Vient ensuite la maîtresse de l’église (la sacristaine), à qui étaient confiés l’entretien et les dépenses de l’église. Elle dirigeait aussi la chorale, destinée à donner du lustre aux offices, et les exercices spirituels.
La concierge du béguinage faisait partie également de ce second rang. Main-courantière du béguinage, son rôle était de surveiller les mouvements d’entrée et de sortie des béguines, des livreurs de matériaux et de vivres, des visiteurs et des travailleurs externes.
Au troisième rang se situent les maîtresses des convents : elles étaient responsables du bon ordre général, du respect des règles et du bon fonctionnement dans le convent qui leur a été attribué, et, s’il s’agissait d’un convent de novices, de la formation de celles-ci. Ces règles, qui peuvent avoir été prescrites par le fondateur, comprennent des devoirs de prière ou des exercices religieux en mémoire du fondateur et de sa famille.

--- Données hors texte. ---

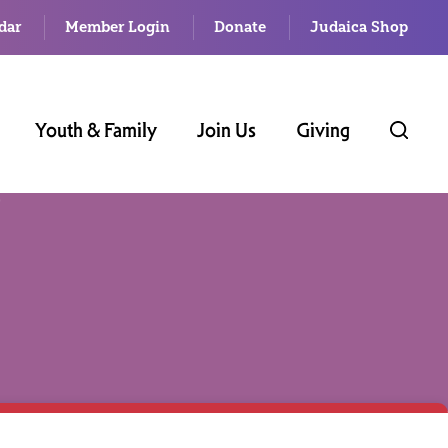
dar
Member Login
Donate
Judaica Shop
Youth & Family
Join Us
Giving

Chez les béguines elles-mêmes existaient également des degrés de situation. Il y avait tout d’abord les beguines propriétaires de leur propre maison, soit qu’elles l’avaient fait construire par leurs moyens propres, soit qu’elles avaient acquis une maison existante à l’occasion d’une vente publique dans le béguinage. Le titre de propriété valait pour la vie ; après le décès de la béguine, la maison revenait à la communauté, qui la remettait en vente. Venaient ensuite les béguines locataires d’une chambre dans un des grands immeubles, dont elles devaient assumer elles-mêmes l’entretien. Enfin, il y avait les béguines dépourvues de revenus propres et les novices, qui étaient hébergées dans les maisons communes (convents) et devaient travailler pour subvenir à leurs besoins ; néanmoins, elles recevaient des aides pour l’achat de nourriture et de bois de chauffage (les frais d’entretien d’un convent étaient couverts par le fondateur pour une longue période).
Cette hiérarchie déterminait l’ordre de préséance dans l’église. Lors des offices, les grandes-maîtresses prenaient place tout à l’avant, suivies des maîtresses, des béguines propriétaires, puis des beguines sans fortune et des novices.